Following a flooding, residents realised the importance of Disaster Risk Reduction. Last year, 28 villages comprising of about 3,000 villagers decided to build a dam in order to protect themselves from the wrath of river. The entire construction was led by Disaster Management Committees with the cooperation of village council, the government and other NGOs. Villagers worked together to collect materials. They collected 2,000 bamboos, 8,000 sacks and approximately 200,000 Takas (equivalent to HK$18,500). Village council led the whole process, with young and old people working together. Some of them were responsible for setting up the dam structure with bamboo poles, while others filled the sacks with sand and stones. At the end, they built a 30-foot high and one-kilometer long dam. This dam could protect villagers in 28 villages and 100 hectares of farmland (equivalent to 100 standard football fields). The action of villagers building dam in one heart received local news coverage and received appreciation from government officials.
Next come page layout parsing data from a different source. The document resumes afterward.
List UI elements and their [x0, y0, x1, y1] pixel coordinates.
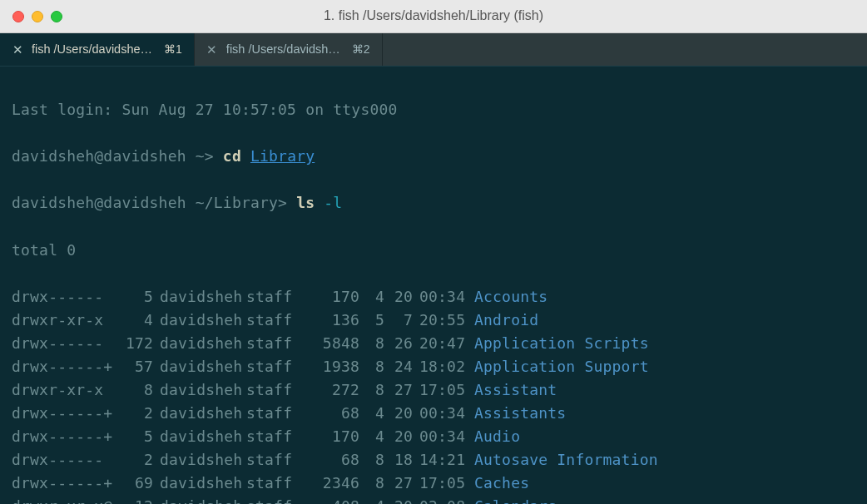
traffic-lights: [12, 11, 62, 22]
ls-size: 170: [310, 425, 359, 448]
ls-group: staff: [246, 285, 310, 309]
window-title: 1. fish /Users/davidsheh/Library (fish): [10, 6, 857, 27]
ls-user: davidsheh: [153, 355, 246, 378]
ls-time: 14:21: [413, 448, 468, 472]
ls-perm: drwxr-xr-x: [12, 378, 116, 402]
ls-links: 69: [116, 472, 153, 495]
ls-links: 57: [116, 355, 153, 378]
tab-2[interactable]: ✕ fish /Users/davidsh… ⌘2: [195, 33, 383, 66]
ls-time: 17:05: [413, 472, 468, 495]
ls-perm: drwxr-xr-x@: [12, 495, 116, 504]
ls-size: 5848: [310, 332, 359, 355]
ls-d: 27: [384, 378, 413, 402]
terminal-output[interactable]: Last login: Sun Aug 27 10:57:05 on ttys0…: [0, 67, 867, 504]
prompt-path: ~>: [186, 147, 223, 165]
ls-perm: drwx------: [12, 448, 116, 472]
tab-bar: ✕ fish /Users/davidshe… ⌘1 ✕ fish /Users…: [0, 33, 867, 67]
minimize-icon[interactable]: [32, 11, 43, 22]
ls-group: staff: [246, 425, 310, 448]
ls-group: staff: [246, 378, 310, 402]
ls-size: 136: [310, 309, 359, 332]
close-icon[interactable]: ✕: [206, 40, 218, 59]
ls-size: 408: [310, 495, 359, 504]
listing-row: drwx------+57davidshehstaff193882418:02A…: [12, 355, 855, 378]
ls-user: davidsheh: [153, 472, 246, 495]
ls-links: 2: [116, 448, 153, 472]
ls-name: Accounts: [468, 285, 855, 309]
ls-name: Application Scripts: [468, 332, 855, 355]
ls-perm: drwx------+: [12, 355, 116, 378]
ls-name: Audio: [468, 425, 855, 448]
ls-d: 27: [384, 472, 413, 495]
ls-time: 18:02: [413, 355, 468, 378]
command-cd-arg: Library: [250, 147, 315, 165]
ls-time: 02:08: [413, 495, 468, 504]
tab-label: fish /Users/davidsh…: [226, 40, 340, 59]
ls-links: 5: [116, 425, 153, 448]
ls-time: 00:34: [413, 402, 468, 425]
ls-d: 7: [384, 309, 413, 332]
ls-group: staff: [246, 448, 310, 472]
ls-perm: drwx------+: [12, 402, 116, 425]
ls-user: davidsheh: [153, 495, 246, 504]
ls-m: 4: [359, 402, 384, 425]
ls-perm: drwx------+: [12, 425, 116, 448]
directory-listing: drwx------5davidshehstaff17042000:34Acco…: [12, 285, 855, 504]
ls-d: 24: [384, 355, 413, 378]
ls-name: Android: [468, 309, 855, 332]
ls-m: 5: [359, 309, 384, 332]
ls-m: 8: [359, 355, 384, 378]
ls-time: 17:05: [413, 378, 468, 402]
ls-time: 00:34: [413, 285, 468, 309]
listing-row: drwx------172davidshehstaff584882620:47A…: [12, 332, 855, 355]
ls-time: 00:34: [413, 425, 468, 448]
listing-row: drwx------+2davidshehstaff6842000:34Assi…: [12, 402, 855, 425]
ls-size: 68: [310, 448, 359, 472]
ls-m: 4: [359, 495, 384, 504]
prompt-line-2: davidsheh@davidsheh ~/Library> ls -l: [12, 191, 855, 215]
ls-links: 172: [116, 332, 153, 355]
tab-1[interactable]: ✕ fish /Users/davidshe… ⌘1: [0, 33, 195, 66]
command-ls: ls: [296, 194, 324, 211]
ls-d: 26: [384, 332, 413, 355]
tab-shortcut: ⌘1: [164, 41, 182, 59]
ls-d: 20: [384, 402, 413, 425]
ls-size: 272: [310, 378, 359, 402]
zoom-icon[interactable]: [51, 11, 62, 22]
listing-row: drwx------+5davidshehstaff17042000:34Aud…: [12, 425, 855, 448]
listing-row: drwxr-xr-x8davidshehstaff27282717:05Assi…: [12, 378, 855, 402]
total-line: total 0: [12, 239, 855, 262]
ls-links: 8: [116, 378, 153, 402]
ls-user: davidsheh: [153, 378, 246, 402]
listing-row: drwxr-xr-x@12davidshehstaff40842002:08Ca…: [12, 495, 855, 504]
prompt-userhost: davidsheh@davidsheh: [12, 147, 186, 165]
ls-links: 4: [116, 309, 153, 332]
ls-group: staff: [246, 472, 310, 495]
prompt-path: ~/Library>: [186, 194, 296, 211]
tab-label: fish /Users/davidshe…: [32, 40, 152, 59]
ls-perm: drwx------: [12, 332, 116, 355]
ls-time: 20:47: [413, 332, 468, 355]
close-icon[interactable]: [12, 11, 24, 22]
ls-d: 20: [384, 285, 413, 309]
ls-d: 20: [384, 495, 413, 504]
ls-name: Assistants: [468, 402, 855, 425]
listing-row: drwx------5davidshehstaff17042000:34Acco…: [12, 285, 855, 309]
ls-name: Autosave Information: [468, 448, 855, 472]
ls-time: 20:55: [413, 309, 468, 332]
command-ls-arg: -l: [324, 194, 342, 211]
listing-row: drwx------+69davidshehstaff234682717:05C…: [12, 472, 855, 495]
close-icon[interactable]: ✕: [12, 40, 23, 59]
command-cd: cd: [223, 147, 250, 165]
prompt-userhost: davidsheh@davidsheh: [12, 194, 186, 211]
last-login-line: Last login: Sun Aug 27 10:57:05 on ttys0…: [12, 98, 855, 121]
ls-user: davidsheh: [153, 425, 246, 448]
ls-size: 68: [310, 402, 359, 425]
ls-links: 5: [116, 285, 153, 309]
ls-size: 1938: [310, 355, 359, 378]
ls-m: 8: [359, 378, 384, 402]
ls-links: 12: [116, 495, 153, 504]
listing-row: drwx------2davidshehstaff6881814:21Autos…: [12, 448, 855, 472]
prompt-line-1: davidsheh@davidsheh ~> cd Library: [12, 145, 855, 168]
ls-d: 18: [384, 448, 413, 472]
Unfortunately, when CEDAR staff visited the community this year, they found that the above dam was no longer there, because the dam got destroyed by a super flood last year. However, this construction project had indeed demonstrated the great capacity of villagers in 28 villages in which they cooperated across villages and practised division of labour to collect different materials, and even engaged government department to participate in community development.


Disaster prevention may not be easy but the experience of Bangladeshi residents proved that despite facing difficulties, we still have to keep going and learn from failures!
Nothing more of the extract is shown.